В дополнение, вероятно, именно поэтому можно умножать образы Уорхола до бесконечности, но вместе с тем невозможно углубиться в их детали. Насколько мне известно, нет увеличенных фрагментов работ Уорхола. Дело в том, что каждая из них уже функционирует как голограмма, где нет разницы между частью и целым и где взгляд рассеивается в пространстве лишенного вещества [substance] объекта, вплоть до того, что перепутывается со своим виртуальным присутствием.

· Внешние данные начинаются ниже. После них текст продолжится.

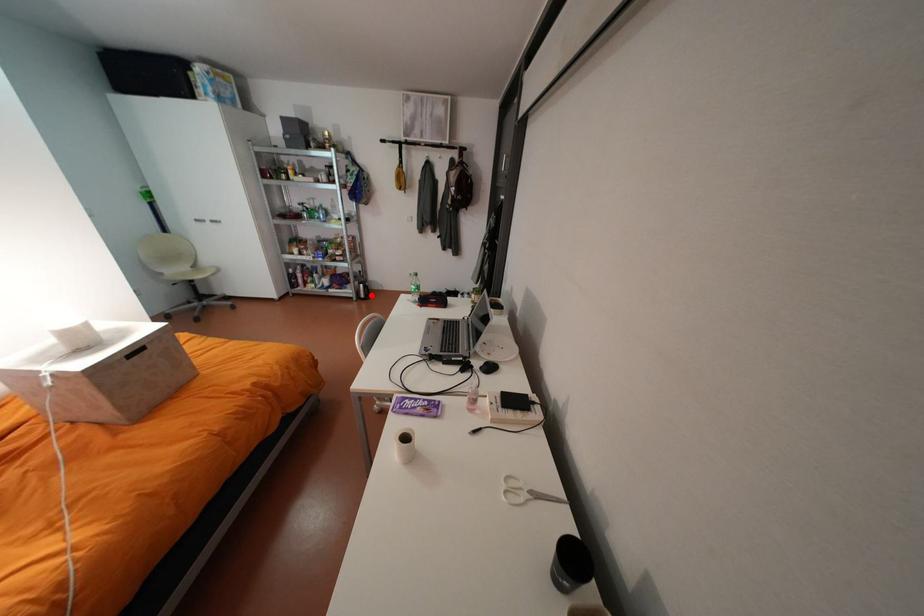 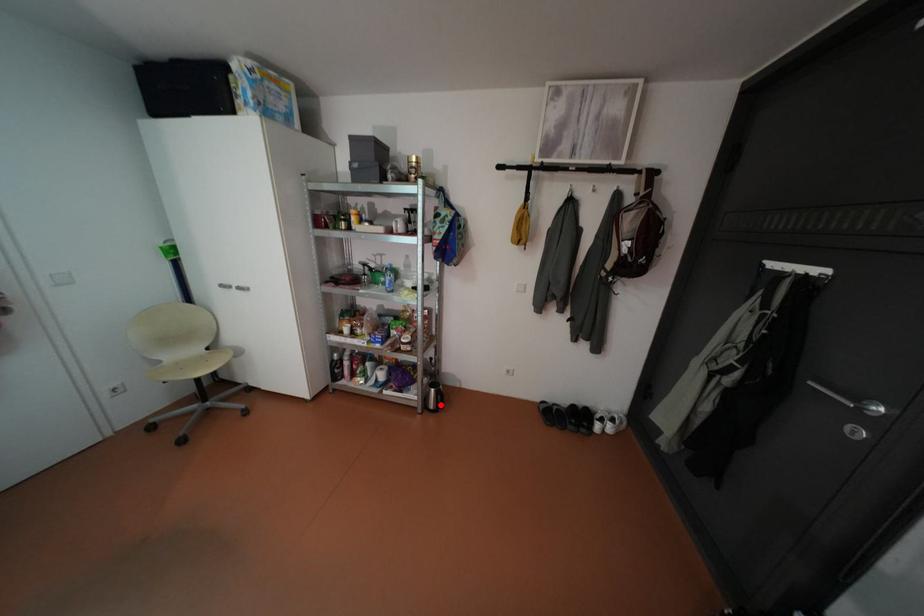 I am providing you with two images of the same scene from different viewpoints. A red point is marked on the first image and another point is marked on the second image. Do the highlighted points in image1 and image2 indicate the same real-world spot?

Yes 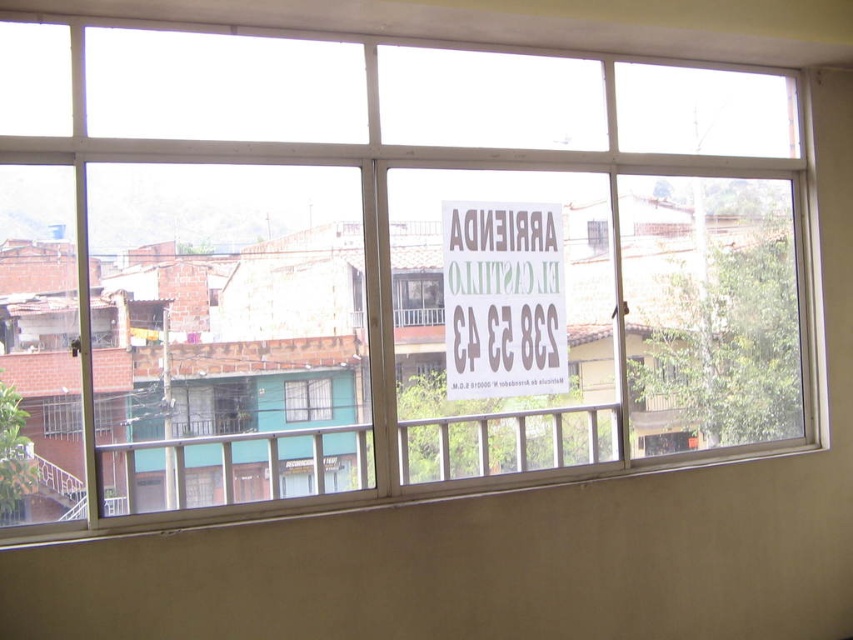 What is the purpose of the sign located at point (503, 300) in the image?

The point (503, 300) indicates a brown cardboard sign at center, which reads ARRIENDO meaning the property is for rent.

You are a delivery person trying to place a brown cardboard sign at center on the clear glass window at center. The minimum distance required between the sign and the window for it to be visible is 60 centimeters. Can you place it there?

The distance of brown cardboard sign at center from clear glass window at center is 73.10 centimeters, which exceeds the minimum required distance of 60 centimeters. Therefore, placing the brown cardboard sign at center on the clear glass window at center will ensure visibility.

Okay, let me try to work through this step by step. First, I need to generate a question and answer based on the provided information. The scene is a window with a sign. The objects are the brown cardboard sign at center and the clear glass window at center. The objects description says the sign might be wider than the window. The question has to mention both objects exactly as listed. Since the description is about width, maybe the question should ask about which is wider. But the answer has to be

Wait, the user provided an example where the question was about fitting something based on size. Here, the objects description says the sign might be wider than the window. But the question can only use the scene and objects, not the description details. Hmm, the rules say the question shouldn not reveal the specific details from the objects description. So the question should be a comparison without stating which is which. The scene mentions the window has a metal frame divided into panes, and the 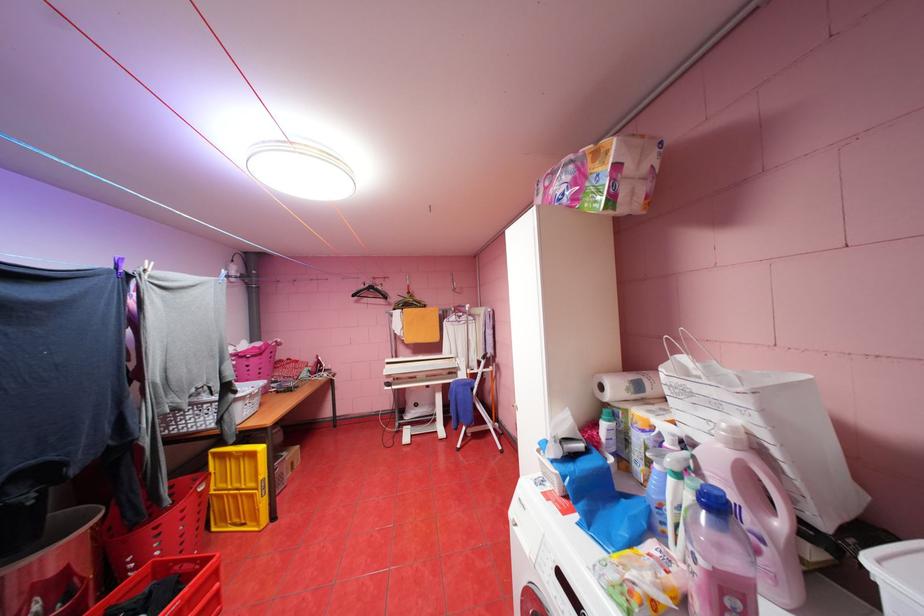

Сам Уорхол – не что иное, как своего рода голограмма. Известные люди, которые посещали Фабрику[85], чтобы вращаться в его обществе, не могли от него ничего получить, а лишь пытались пройти сквозь него, как сквозь фильтр или фотообъектив – то, чем он стал на самом деле. Валери Соланас, стреляя в него, даже попыталась разбить этот объектив, чтобы пройти сквозь голограмму и убедиться, что кровь в нем все еще течет. Поэтому можно согласиться с Уорхолом: «Вы не можете стать более поверхностными, чем я, и жить». И он сам чуть не умер от этого.

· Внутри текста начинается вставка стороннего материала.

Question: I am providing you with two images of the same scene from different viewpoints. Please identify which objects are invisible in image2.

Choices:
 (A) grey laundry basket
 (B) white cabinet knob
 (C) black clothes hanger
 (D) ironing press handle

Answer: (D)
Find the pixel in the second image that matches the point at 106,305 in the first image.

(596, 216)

У Уорхола все искусственно [factice]: объект искусственный, потому что он больше не соотносится с субъектом, а лишь с желанием объекта. Образ искусственный, потому что он больше не соотносится с эстетическим требованием, а лишь с желанием образа (и образы Уорхола желают и порождают друг друга). В этом смысле Уорхол является первым художником, который достиг стадии радикального фетишизма, стадии, следующей после отчуждения, – парадоксальной стадии инаковости, доведенной до совершенства.

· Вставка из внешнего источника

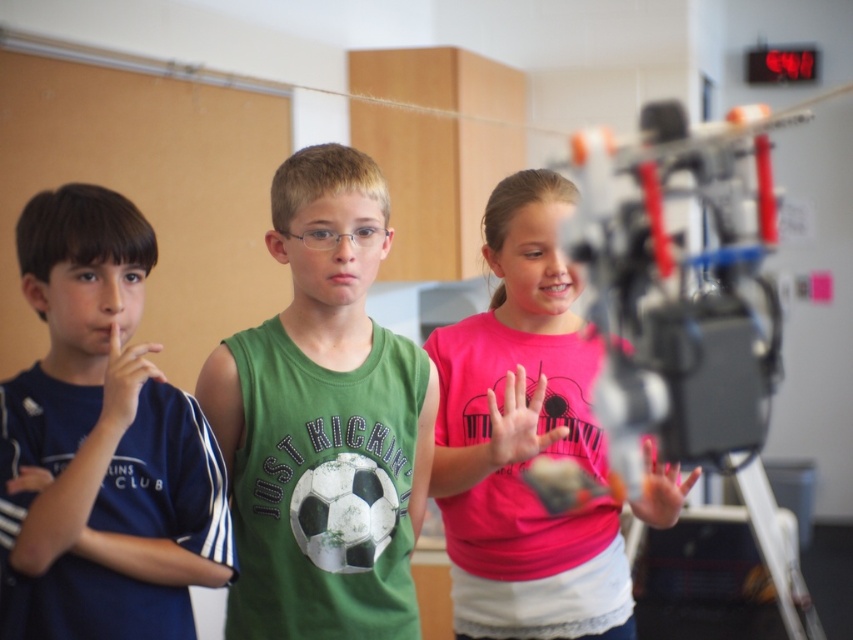 You are a teacher observing the children in the classroom. You notice the pink matte shirt at center and the pink matte hand at center. Which object is wider in the image?

The pink matte shirt at center is wider than the pink matte hand at center according to the description provided.

Based on the scene description, where is the matte skin hand at left located in terms of coordinates?

The matte skin hand at left is located at the coordinates point (125,381). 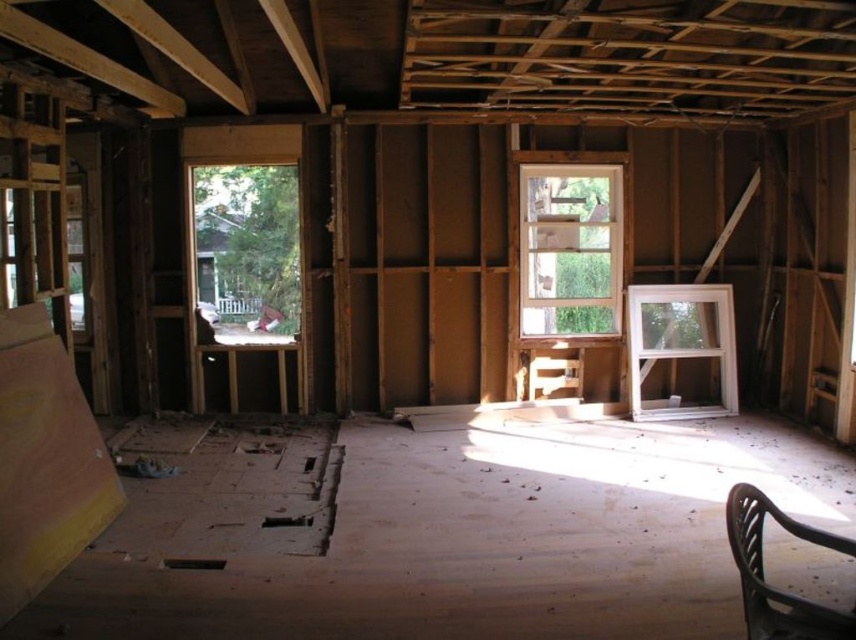 You are an inspector checking the windows in a construction site. You see the clear glass window at center and the white plastic window at right. Which window has a larger size?

The white plastic window at right is larger than the clear glass window at center.

You are a contractor inspecting the construction site. You notice the clear glass window at center and the white plastic window at right. Which window is positioned higher in the room?

The clear glass window at center is located above the white plastic window at right, meaning it is positioned higher in the room.

You are standing in the middle of the room and want to look outside through the windows. Which window, the clear glass window at center or the white plastic window at right, would allow you to see the outside more clearly?

The clear glass window at center allows you to see the outside more clearly because it is in front of the white plastic window at right.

Именно это придало ему ту совершенно особую форму фасцинации[86], с которой относятся лишь к фетишу, ту фетишистскую ауру, к которой стремится сингулярность пустоты. А пресловутые пятнадцать минут славы, о которых он говорил, – это всего лишь возможность достичь этой крайней [extrême] незначимости, которая создает пустоту вокруг себя и к которой, таким образом, неудержимо притягиваются все желания. Это не так просто – добиться незначимости. В пустое пространство желания сложно пробиться, там все места наперечет.
Фетиши сообщаются между собой благодаря всемогуществу мысли, со скоростью сновидений. В то время как знаки имеют между собой отсроченное сообщение, между фетишами происходит немедленная цепная реакция, потому что они обладают безразличной ментальной субстанцией. Это можно наблюдать в случае с объектами моды, распространение [transmission] которых нереально и мгновенно, потому что они не имеют смысла. Идеи также могут иметь подобный способ распространения: достаточно их фетишизировать.
Не стоит поддаваться обману холодных [cool] форм, безразличных самим себе, которые этот фетишизм может принимать у Уорхола. За этим машинальным снобизмом скрывается в действительности одновременно как возвышение объекта, образа, знака, симулякра, так и повышение ценности [стоимости], самым лучшим примером чего является сам арт-рынок. Мы далеки от отчуждения цены [ценности], которая все еще является реальной мерой вещей. Мы пребываем в экстазе ценности, который подрывает само понятие рынка и заодно уничтожает произведение искусства как таковое. Уорхол, конечно же, причастен к этому истреблению реального посредством образа и к такому росту его цены, который кладет конец всей эстетической ценности.